I've got a ZynqU+ that I've built and am running embedded linux on. Everything boots fine, and initially runs fine. One problem though is that I see the ue_count
in /sys/devices/system/edac/mc/mc0/
is incremented to 13 (ce_count
is 0) every time I boot the board. There are no EDAC messages in dmesg or syslog mentioning encountering an uncorrectable error, and investigating the zynqs DDR module's registers (https://www.xilinx.com/htmldocs/registers/ug1087/ug1087-zynq-ultrascale-registers.html search for "DDRC Module"), the status registers containing CE & UE counts are 0 along with all related registers
Additionally, if I stress the system with a bunch of constant read/write operations just to a temp folder I will eventually (10-30mins) see EDAC errors printed out to the console. This will often be followed by a kernel panic, but if the system does not panic investigating the previous locations above I can see my ce_count
, ue_count
have incremented, syslog now has EDAC error messages in it, and the Zynq DDRC module's registers contain values where they were 0 before (Interestingly, not the CE & UE count register, that remains 0, perhaps EDAC clears it after reporting it?)

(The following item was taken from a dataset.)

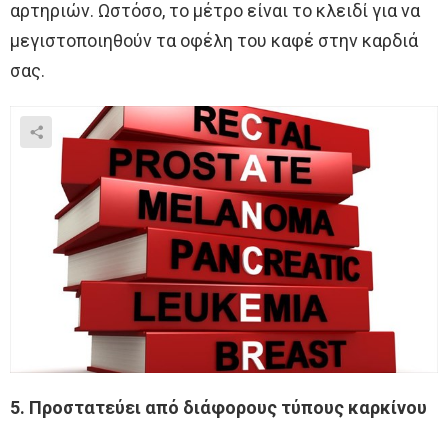
αρτηριών. Ωστόσο, το μέτρο είναι το κλειδί για να
μεγιστοποιηθούν τα οφέλη του καφέ στην καρδιά
σας.
5. Προστατεύει από διάφορους τύπους καρκίνου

I have tested this build across half a dozen different boards and they are all showing the exact same behavior. I have trouble believing these ECC errors are real because of that, but I'm not really sure what other explanation there could be. Perhaps I miss-configured something in linux?
The 13 ue_count
on boot really mystifies me though, how can EDAC increment that without reporting any errors, how can it increment that while the zynq's module that it's registered too does not contain any signs of ECC activity?
Any advice on things to check, diagnostics to perform, experience with ECC errors, or anything really would be helpful, as I'm mostly at a loss on this problem.